(Saved data entries)

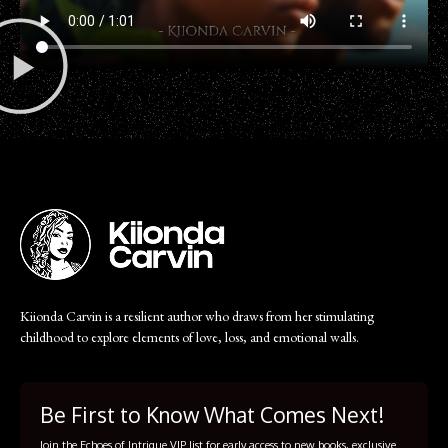
Kiionda Carvin is a resilient author who draws from her stimulating
childhood to explore elements of love, loss, and emotional walls.
Be First to Know What Comes Next!
Join the Echoes of Intrigue VIP list for early access to new books, exclusive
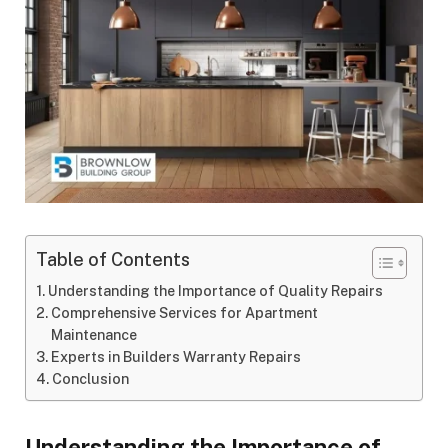
Table of Contents
Understanding the Importance of Quality Repairs
Comprehensive Services for Apartment
Maintenance
Experts in Builders Warranty Repairs
Conclusion
Understanding the Importance of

▶ **EXERCISE OBJECTIVE**
Using the records above, find the number of lines that contain the string "Repairs", and give that number without further comment.

▶ **EXERCISE ANSWER**
2